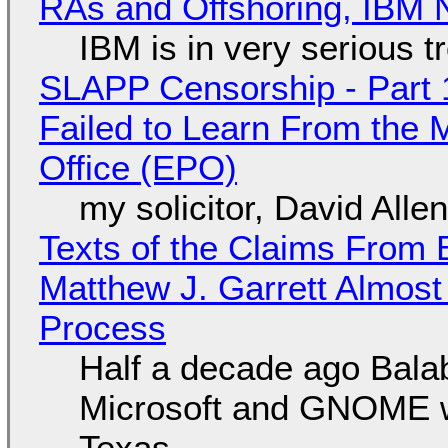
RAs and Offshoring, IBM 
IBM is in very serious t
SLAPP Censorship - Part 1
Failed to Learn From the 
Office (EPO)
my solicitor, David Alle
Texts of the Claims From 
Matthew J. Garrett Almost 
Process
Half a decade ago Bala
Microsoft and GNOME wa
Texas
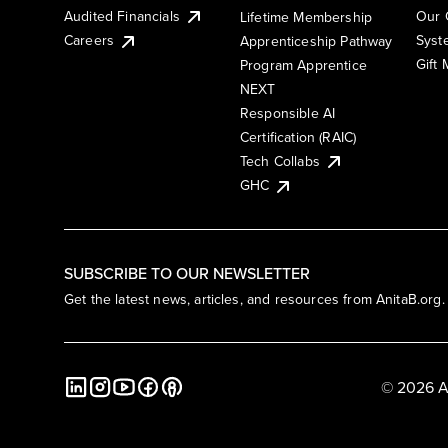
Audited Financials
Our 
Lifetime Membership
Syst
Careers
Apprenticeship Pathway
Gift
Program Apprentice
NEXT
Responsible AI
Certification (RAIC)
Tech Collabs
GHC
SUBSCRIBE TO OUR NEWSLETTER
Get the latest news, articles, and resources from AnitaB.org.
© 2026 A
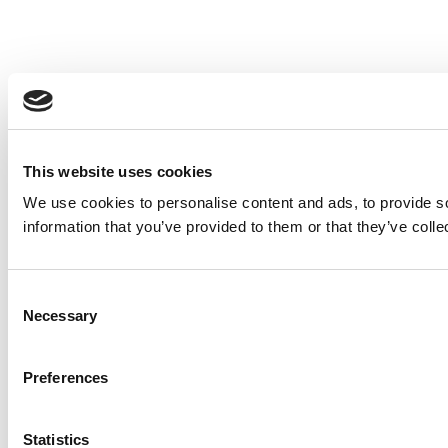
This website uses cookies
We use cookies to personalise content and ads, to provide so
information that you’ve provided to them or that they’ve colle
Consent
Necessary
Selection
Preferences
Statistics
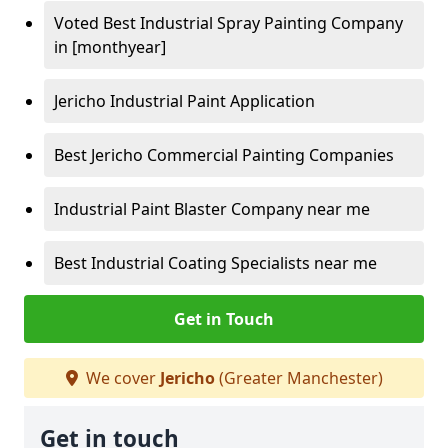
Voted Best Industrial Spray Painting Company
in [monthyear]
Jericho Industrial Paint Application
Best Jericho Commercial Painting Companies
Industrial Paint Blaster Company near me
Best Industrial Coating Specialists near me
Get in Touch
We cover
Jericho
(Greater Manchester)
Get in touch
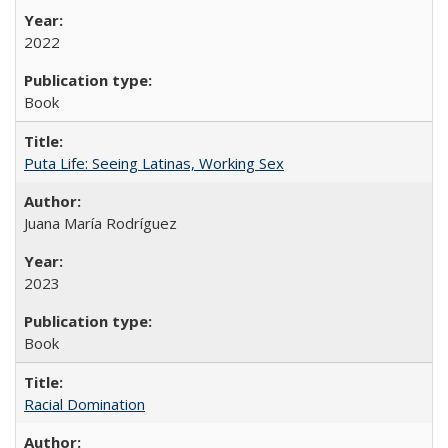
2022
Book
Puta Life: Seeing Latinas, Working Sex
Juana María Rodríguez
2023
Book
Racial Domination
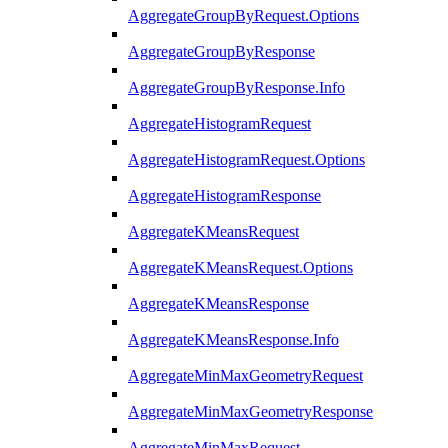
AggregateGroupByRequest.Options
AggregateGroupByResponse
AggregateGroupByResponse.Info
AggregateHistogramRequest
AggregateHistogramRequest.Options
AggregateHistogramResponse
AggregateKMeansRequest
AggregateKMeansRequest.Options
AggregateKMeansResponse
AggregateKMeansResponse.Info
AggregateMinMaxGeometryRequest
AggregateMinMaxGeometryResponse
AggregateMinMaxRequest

________________

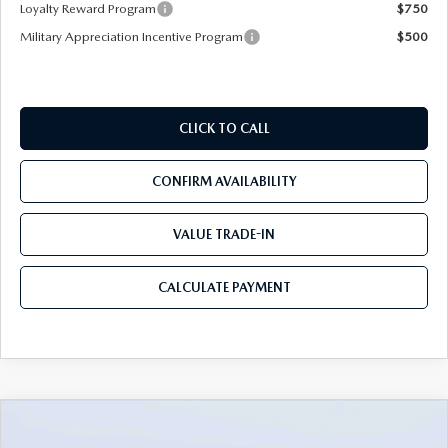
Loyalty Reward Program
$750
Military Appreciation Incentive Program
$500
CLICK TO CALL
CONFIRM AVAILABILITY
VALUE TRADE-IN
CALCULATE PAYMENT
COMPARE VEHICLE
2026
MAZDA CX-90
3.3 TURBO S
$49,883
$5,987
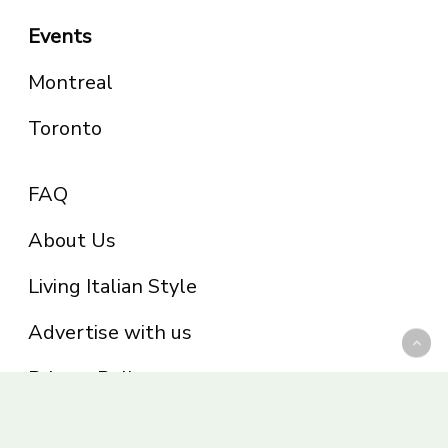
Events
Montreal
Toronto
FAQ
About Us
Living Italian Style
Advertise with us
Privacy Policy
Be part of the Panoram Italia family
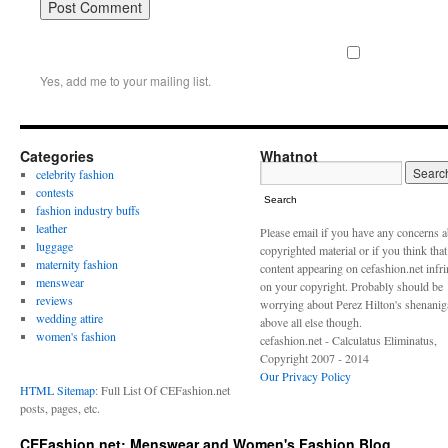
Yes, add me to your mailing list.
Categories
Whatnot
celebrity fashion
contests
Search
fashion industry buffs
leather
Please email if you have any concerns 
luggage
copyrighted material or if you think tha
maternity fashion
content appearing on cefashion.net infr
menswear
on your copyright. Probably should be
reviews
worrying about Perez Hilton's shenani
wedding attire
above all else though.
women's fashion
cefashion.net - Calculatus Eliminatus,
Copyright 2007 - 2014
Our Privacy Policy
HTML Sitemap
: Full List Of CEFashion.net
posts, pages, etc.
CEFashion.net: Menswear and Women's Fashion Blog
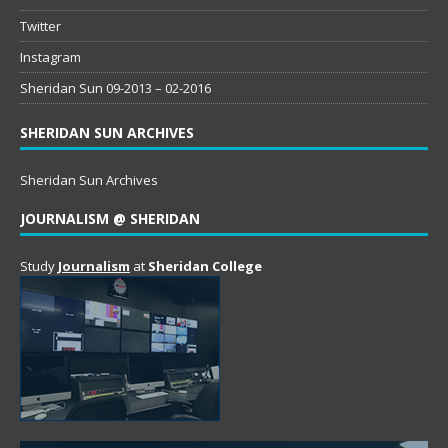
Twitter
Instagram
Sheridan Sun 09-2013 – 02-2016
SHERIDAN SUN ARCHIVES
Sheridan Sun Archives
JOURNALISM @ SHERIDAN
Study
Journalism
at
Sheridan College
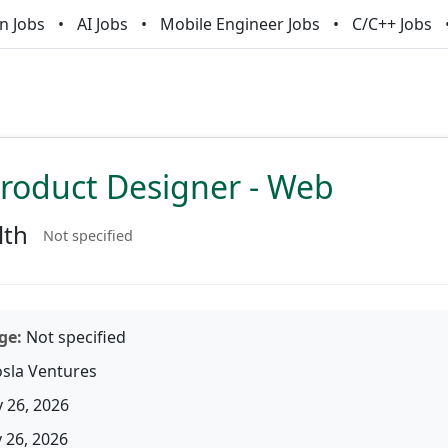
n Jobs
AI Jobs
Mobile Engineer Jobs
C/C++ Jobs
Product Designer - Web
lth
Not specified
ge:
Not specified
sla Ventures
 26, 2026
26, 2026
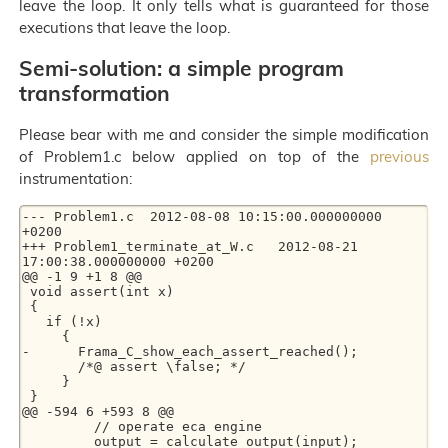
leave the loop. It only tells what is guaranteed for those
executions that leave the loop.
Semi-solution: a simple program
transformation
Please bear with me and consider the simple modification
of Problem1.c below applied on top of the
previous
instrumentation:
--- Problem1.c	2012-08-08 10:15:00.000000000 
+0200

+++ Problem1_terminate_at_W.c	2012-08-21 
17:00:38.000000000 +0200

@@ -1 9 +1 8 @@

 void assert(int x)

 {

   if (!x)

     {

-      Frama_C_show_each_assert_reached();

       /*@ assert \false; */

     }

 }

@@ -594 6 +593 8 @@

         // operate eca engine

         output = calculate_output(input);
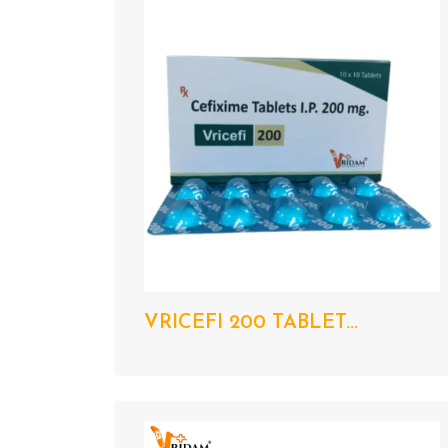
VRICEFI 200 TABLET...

________________

• What this task involves: Return only the number of lines in the records above that include the string "AggregateGroupByResponse".

• Solution: 2